Back in early 2012, I jammed out the first draft of my third novel, Bokur, in exactly 40 days. I didn’t take that long to plot out, either. My fourth book, Another Goddamn Novel About the Collapsing Quantum Multiverse, was similarly quick, with essentially no written plot or character development work. On that one, I simply sat down and improvised.
Both of those novels benefit from occurring in more or less the same world that we currently inhabit, with more or less the same history, the same land masses, and so on. On the other hand, my first two novels – originally written as one long manuscript between Jan. 1 and June 30, 2003 — exist within a fantasy world.
Writing in a world of your own devising is fun. It gives you tremendous freedom. But here’s the flip side: A multi-volume story set in a world that doesn’t exist means that every portion of that world must exist in your imagination. Which means the heavy lifting of preparation is exponentially more difficult.
What year is it? How are dates figured? When were your characters born? Where do they live? How many miles is it from that city to the next one over? And so on.
And then there’s the issue of culture. A realistic world not only has history and language, but belief and religion, folklore and myth. There’s the history we believe as children, and the deeper understanding that we can acquire as adults. Towns develop based on industries and markets. Wars leave scars and ruins. Biases emerge. Old grudges become easily exploitable weapons. By the time I sat down to write the first draft of A Madness, I’d already written dozens and dozens of pages of background material, which sat at my desk as a reference book while I wrote, supplemented by multiple maps in various scales, outlines of plot and overviews of characters and conflicts.
Anyway, back in the spring of 2010, while working as a bike mechanic, I decided the next book in the series (a prequel called Chene) would be the story of Seamus Dannan’s parents in Gwynyr. I spent a few weeks working out the basics of the plot, then dove into development work that included far more detail than anything I’d ever done the first books. That was in June or July. Roughly a month later, 100 percent of that work disappeared in a hard-drive crash. I spent most of August in Portland, then returned in September and wrote down as much as I could remember. Then I filed it away and got on with the next thing.
Roughly five years later I took up the story as part of an attempt that began in 2012 to create more detailed histories of figures and concepts and cultures from the original books. I wrote down things no reader knows. I documented the source of mysteries that I never plan to reveal, outlining them only for the sake of consistency and logic. Between 2012 and the today, I’ve produced more than 200 pages of reference material and story development documents for the Darbas Cycle. And as that became unwieldy, I found myself switching to spreadsheets, tracking everything from character names to dates and locations and relationships.

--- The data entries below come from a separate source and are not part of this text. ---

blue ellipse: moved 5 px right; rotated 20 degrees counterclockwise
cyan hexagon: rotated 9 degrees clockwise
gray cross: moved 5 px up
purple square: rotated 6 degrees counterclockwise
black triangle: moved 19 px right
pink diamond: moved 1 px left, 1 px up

Because here’s the truth about writing fantasy: Yes, it grants you great freedom, at first. But once you publish a story from any fantasy world, you are now captive to the canon you’ve created for readers who care about the story. For better or for worse, you’re now accountable for that published backstory.
Which has made just plotting out the story of Chene the most complicated logistical writing task I’ve ever undertaken. The story itself? Not so much. At its core, it’s simply a romance between a young man and a young woman. But the world in which it takes place is now far more nuanced than anything I produced in writing the first books. I know far more about where the story came from, over millennia, as well as where it all ends.

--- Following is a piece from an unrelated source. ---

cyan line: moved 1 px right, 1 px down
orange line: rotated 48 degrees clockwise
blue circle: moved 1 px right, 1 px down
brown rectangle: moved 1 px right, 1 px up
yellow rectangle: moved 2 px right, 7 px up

Preparing to write the first chapter is rather like cramming for an essay test.
And here’s the trick: It’s not just that the format requires me to take a deep dive into this fantasy world, it’s that getting through this first draft is going to require me to stay under water, without coming up for air, for the duration. The amount of work required to get to this kind of creative headspace is daunting. Once there, you want to stay there for as long as possible. Preferably until the work is complete. Every extended break makes returning to the work that much more difficult.
But can I do that? Can I work that way with tractors to repair and ground to break and trees to cut and cover crops to sow? Can I do it alongside freelance assignments and web jobs and maybe a new bike business, not to mention keeping an eye open for opportunities here in the Upstate?
That’s what I have to find out.
But what I already know is this: My written preparations for Chene and the rest of the Cycle are already longer than the finished drafts of either of my last two books, and when I’m finished, I hope that the actual novel will be far shorter than what I wrote while developing it.
This isn’t the sexy part. But I’m convinced it’s absolutely essential.